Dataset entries
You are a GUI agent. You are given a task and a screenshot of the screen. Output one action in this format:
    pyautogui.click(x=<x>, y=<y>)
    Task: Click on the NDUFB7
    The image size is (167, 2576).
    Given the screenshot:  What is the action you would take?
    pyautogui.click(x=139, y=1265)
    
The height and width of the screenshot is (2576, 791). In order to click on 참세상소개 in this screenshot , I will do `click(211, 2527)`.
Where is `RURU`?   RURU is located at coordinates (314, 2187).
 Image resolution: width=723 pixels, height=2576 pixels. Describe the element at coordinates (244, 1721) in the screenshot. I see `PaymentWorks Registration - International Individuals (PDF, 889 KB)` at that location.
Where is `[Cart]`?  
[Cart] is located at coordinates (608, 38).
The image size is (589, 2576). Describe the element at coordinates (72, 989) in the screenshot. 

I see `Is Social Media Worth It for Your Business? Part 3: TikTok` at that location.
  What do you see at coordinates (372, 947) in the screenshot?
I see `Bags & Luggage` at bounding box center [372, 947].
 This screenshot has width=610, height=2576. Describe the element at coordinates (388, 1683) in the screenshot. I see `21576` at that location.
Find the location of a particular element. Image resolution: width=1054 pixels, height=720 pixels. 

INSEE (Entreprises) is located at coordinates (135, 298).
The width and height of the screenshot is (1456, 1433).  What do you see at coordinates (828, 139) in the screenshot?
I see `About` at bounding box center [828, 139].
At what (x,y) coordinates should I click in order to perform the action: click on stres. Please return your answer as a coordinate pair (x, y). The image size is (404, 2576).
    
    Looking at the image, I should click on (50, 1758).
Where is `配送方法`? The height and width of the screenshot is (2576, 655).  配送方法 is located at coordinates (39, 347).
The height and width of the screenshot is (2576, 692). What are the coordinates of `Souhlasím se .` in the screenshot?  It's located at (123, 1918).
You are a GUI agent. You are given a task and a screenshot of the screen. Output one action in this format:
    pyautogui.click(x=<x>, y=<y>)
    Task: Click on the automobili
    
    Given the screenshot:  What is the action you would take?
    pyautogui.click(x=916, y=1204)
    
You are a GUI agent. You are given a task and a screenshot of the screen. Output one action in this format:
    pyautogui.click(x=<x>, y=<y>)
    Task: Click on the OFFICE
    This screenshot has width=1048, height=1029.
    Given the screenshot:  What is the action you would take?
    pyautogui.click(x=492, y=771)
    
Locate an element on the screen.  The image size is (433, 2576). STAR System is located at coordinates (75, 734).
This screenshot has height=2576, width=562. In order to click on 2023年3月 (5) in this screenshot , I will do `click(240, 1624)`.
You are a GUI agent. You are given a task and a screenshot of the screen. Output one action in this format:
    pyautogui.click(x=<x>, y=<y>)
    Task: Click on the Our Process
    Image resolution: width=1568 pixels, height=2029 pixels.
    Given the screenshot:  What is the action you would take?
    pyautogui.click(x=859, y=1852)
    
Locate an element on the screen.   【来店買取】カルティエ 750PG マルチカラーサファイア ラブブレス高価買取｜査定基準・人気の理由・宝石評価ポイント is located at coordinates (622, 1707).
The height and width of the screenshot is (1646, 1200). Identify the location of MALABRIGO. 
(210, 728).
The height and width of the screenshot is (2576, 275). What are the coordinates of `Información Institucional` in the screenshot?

■ Problem description ■
The answer must contain only the lines from the one with "This screenshot has height=2576, width=562." to the end of the entries above, each written out exactly.

■ Finished task ■
This screenshot has height=2576, width=562. In order to click on 2023年3月 (5) in this screenshot , I will do `click(240, 1624)`.
You are a GUI agent. You are given a task and a screenshot of the screen. Output one action in this format:
    pyautogui.click(x=<x>, y=<y>)
    Task: Click on the Our Process
    Image resolution: width=1568 pixels, height=2029 pixels.
    Given the screenshot:  What is the action you would take?
    pyautogui.click(x=859, y=1852)
    
Locate an element on the screen.   【来店買取】カルティエ 750PG マルチカラーサファイア ラブブレス高価買取｜査定基準・人気の理由・宝石評価ポイント is located at coordinates (622, 1707).
The height and width of the screenshot is (1646, 1200). Identify the location of MALABRIGO. 
(210, 728).
The height and width of the screenshot is (2576, 275). What are the coordinates of `Información Institucional` in the screenshot?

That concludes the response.